Графиня де Монтрей похудела и постарела после того, что случилось с сыном, лет на десять. И раньше стройная, она казалась теперь просто прозрачной. Глаза, окруженные тонкой сетью морщинок, были обведены темными, почти черными кругами, уголки губ опустились, у рта залегли складки, а в волосах, чей аромат Эдуард знал и любил с детства, заметны были целые локоны седины. Эдуард заметил, как бессильно лежат на коленях ее руки, как слаб голос и измучено лицо. Сердце у него сжалось.

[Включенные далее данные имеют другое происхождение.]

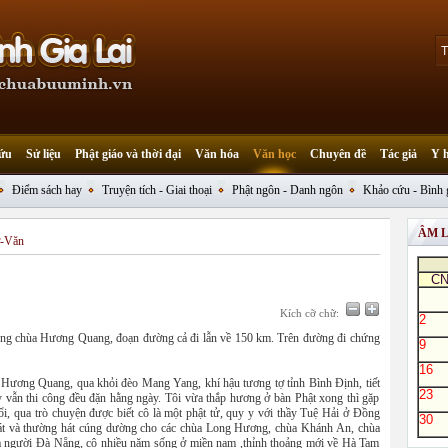
ứu
Sử liệu
Phật giáo và thời đại
Văn hóa
Văn học
Chuyên đề
Tác giả
Y 
Điểm sách hay
Truyện tích - Giai thoại
Phật ngôn - Danh ngôn
Khảo cứu - Bình 
ÂM 
ơ-Văn
C
Kích cỡ chữ:
2
ựng chùa Hương Quang, đoạn đường cả đi lẫn về 150 km. Trên đường đi chứng
9
16
 Hương Quang, qua khỏi đèo Mang Yang, khí hậu tương tợ tỉnh Bình Định, tiết
23
 vẫn thi công đều đặn hằng ngày. Tôi vừa thắp hương ở bàn Phật xong thì gặp
, qua trò chuyện được biết cô là một phật tử, quy y với thầy Tuệ Hải ở Đồng
30
át và thường hát cúng dường cho các chùa Long Hương, chùa Khánh An, chùa
người Đà Nẵng, cô nhiều năm sống ở miền nam ,thỉnh thoảng mới về Hà Tam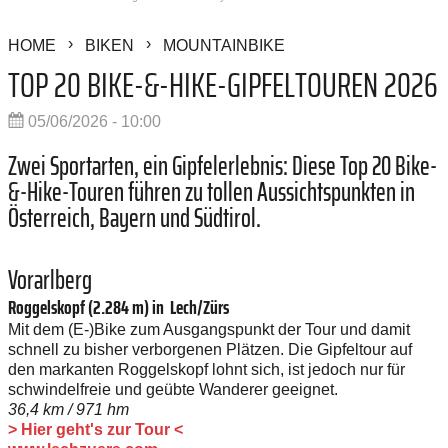
HOME
BIKEN
MOUNTAINBIKE
TOP 20 BIKE-&-HIKE-GIPFELTOUREN 2026
05/06/2026 - 10:00
Zwei Sportarten, ein Gipfelerlebnis: Diese Top 20 Bike-
&-Hike-Touren führen zu tollen Aussichtspunkten in
Österreich, Bayern und Südtirol.
Vorarlberg
Roggelskopf (2.284 m) in Lech/Zürs
Mit dem (E-)Bike zum Ausgangspunkt der Tour und damit
schnell zu bisher verborgenen Plätzen. Die Gipfeltour auf
den markanten Roggelskopf lohnt sich, ist jedoch nur für
schwindelfreie und geübte ­Wanderer geeignet.
36,4 km / 971 hm
> Hier geht's zur Tour <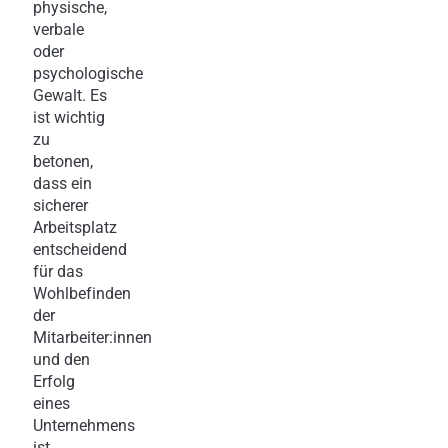
physische,
verbale
oder
psychologische
Gewalt. Es
ist wichtig
zu
betonen,
dass ein
sicherer
Arbeitsplatz
entscheidend
für das
Wohlbefinden
der
Mitarbeiter:innen
und den
Erfolg
eines
Unternehmens
ist.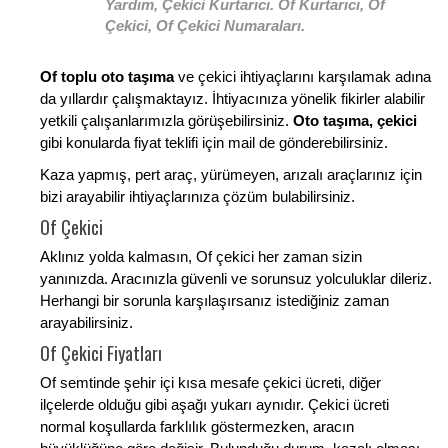
Yardım, Çekici Kurtarıcı. Of Kurtarıcı, Of
Çekici, Of Çekici Numaraları.
Of toplu oto taşıma
ve çekici ihtiyaçlarını karşılamak adına
da yıllardır çalışmaktayız. İhtiyacınıza yönelik fikirler alabilir
yetkili çalışanlarımızla görüşebilirsiniz.
Oto taşıma, çekici
gibi konularda fiyat teklifi için mail de gönderebilirsiniz.
Kaza yapmış, pert araç, yürümeyen, arızalı araçlarınız için
bizi arayabilir ihtiyaçlarınıza çözüm bulabilirsiniz.
Of Çekici
Aklınız yolda kalmasın, Of çekici her zaman sizin
yanınızda. Aracınızla güvenli ve sorunsuz yolculuklar dileriz.
Herhangi bir sorunla karşılaşırsanız istediğiniz zaman
arayabilirsiniz.
Of Çekici Fiyatları
Of semtinde şehir içi kısa mesafe çekici ücreti, diğer
ilçelerde olduğu gibi aşağı yukarı aynıdır. Çekici ücreti
normal koşullarda farklılık göstermezken, aracın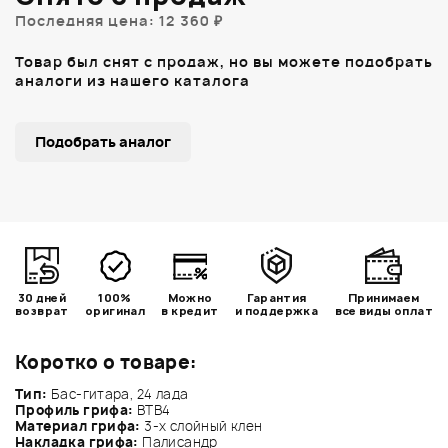
Последняя цена: 12 360 ₽
Товар был снят с продаж, но вы можете подобрать
аналоги из нашего каталога
Подобрать аналог
30 дней
100%
Можно
Гарантия
Принимаем
возврат
оригинал
в кредит
и поддержка
все виды оплат
Коротко о товаре:
Тип:
Бас-гитара, 24 лада
Профиль грифа:
ВТВ4
Материал грифа:
3-х слойный клен
Накладка грифа:
Палисандр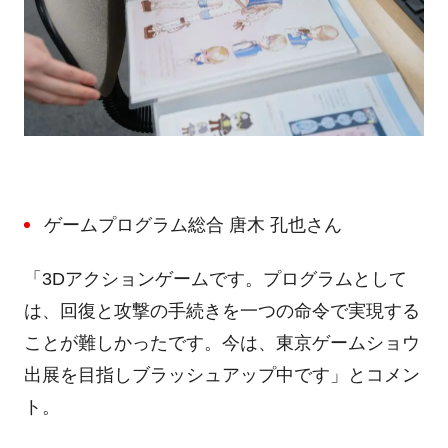
ゲームプログラム総合 唐木 孔也さん
「
3D
アクションゲームです。プログラムとして
は、回復と攻撃の手続きを一つの命令で実現する
ことが難しかったです。今は、東京ゲームショウ
出展を目指しブラッシュアップ中です」とコメン
ト。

Впервые в жизни он с невероятной ясностью ощутил, какой болью и горем стала бы для него потеря матери — женщины, которая всегда была рядом, любила его горячо и беззаветно, все свои силы отдала ему, которая пыталась даже быть незаметной и не мешать своему сыну, которая хотела от него лишь одного — нескольких минут искреннего разговора и теплоты.

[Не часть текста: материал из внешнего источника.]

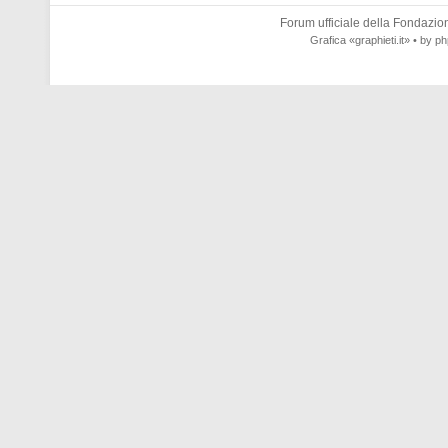
Forum ufficiale della
Fondazione
Grafica
«graphieti.it»
• by
ph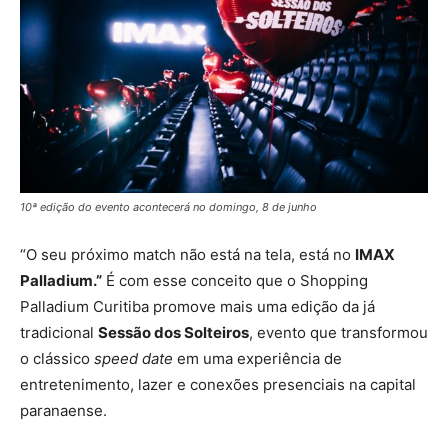
10ª edição do evento acontecerá no domingo, 8 de junho
“O seu próximo match não está na tela, está no
IMAX
Palladium.”
É com esse conceito que o Shopping
Palladium Curitiba promove mais uma edição da já
tradicional
Sessão dos Solteiros
, evento que transformou
o clássico
speed date
em uma experiência de
entretenimento, lazer e conexões presenciais na capital
paranaense.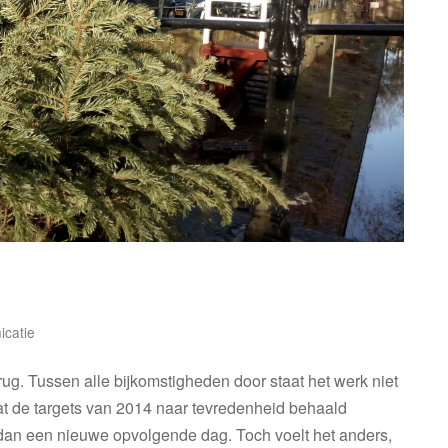
catie
g. Tussen alle bijkomstigheden door staat het werk niet
dat de targets van 2014 naar tevredenheid behaald
 dan een nieuwe opvolgende dag. Toch voelt het anders,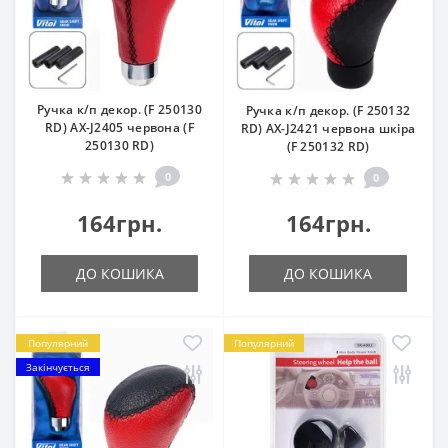
Ручка к/п декор. (F 250130
Ручка к/п декор. (F 250132
RD) AX-J2405 червона (F
RD) AX-J2421 червона шкiра
250130 RD)
(F 250132 RD)
0
0
164грн.
164грн.
ДО КОШИКА
ДО КОШИКА
Популярний
Популярний
Закінчується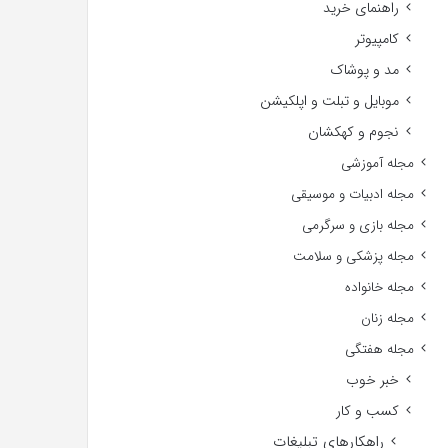
راهنمای خرید
کامپیوتر
مد و پوشاک
موبایل و تبلت و اپلکیشن
نجوم و کهکشان
مجله آموزشی
مجله ادبیات و موسیقی
مجله بازی و سرگرمی
مجله پزشکی و سلامت
مجله خانواده
مجله زنان
مجله هفتگی
خبر خوب
کسب و کار
راهکارهای تبلیغات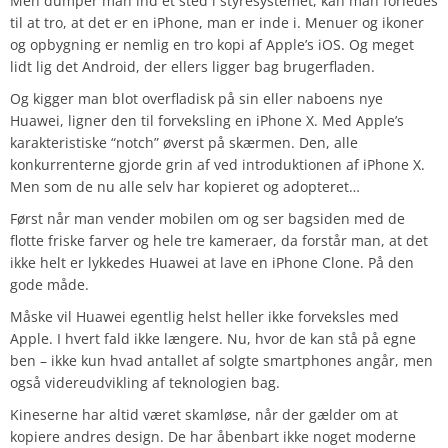
Men dumper man ind et sted i styresystemet, kan man forledes
til at tro, at det er en iPhone, man er inde i. Menuer og ikoner
og opbygning er nemlig en tro kopi af Apple’s iOS. Og meget
lidt lig det Android, der ellers ligger bag brugerfladen.
Og kigger man blot overfladisk på sin eller naboens nye
Huawei, ligner den til forveksling en iPhone X. Med Apple’s
karakteristiske “notch” øverst på skærmen. Den, alle
konkurrenterne gjorde grin af ved introduktionen af iPhone X.
Men som de nu alle selv har kopieret og adopteret…
Først når man vender mobilen om og ser bagsiden med de
flotte friske farver og hele tre kameraer, da forstår man, at det
ikke helt er lykkedes Huawei at lave en iPhone Clone. På den
gode måde.
Måske vil Huawei egentlig helst heller ikke forveksles med
Apple. I hvert fald ikke længere. Nu, hvor de kan stå på egne
ben – ikke kun hvad antallet af solgte smartphones angår, men
også videreudvikling af teknologien bag.
Kineserne har altid været skamløse, når der gælder om at
kopiere andres design. De har åbenbart ikke noget moderne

Он порой даже не ощущал ее присутствия, считая себя взрослым, но ведь пока у него была мать, оставались какие-то тылы. Оставалась защита, что ли? Эдуард болезненно усмехнулся, взъерошив волосы, и впервые подумал: почему бы нет? Почему бы не подарить матери хотя бы это, если она будет от этого счастлива?

— Эдуард, — проговорила графиня. — Что вы мне скажете?

— Если я скажу «да», это будет несправедливо по отношению к Мари.

— Это будет справедливо по отношению ко мне, мой мальчик. Позвольте мне хоть раз за всю жизнь ощутить себя эгоисткой. Я всегда так мало хотела для себя.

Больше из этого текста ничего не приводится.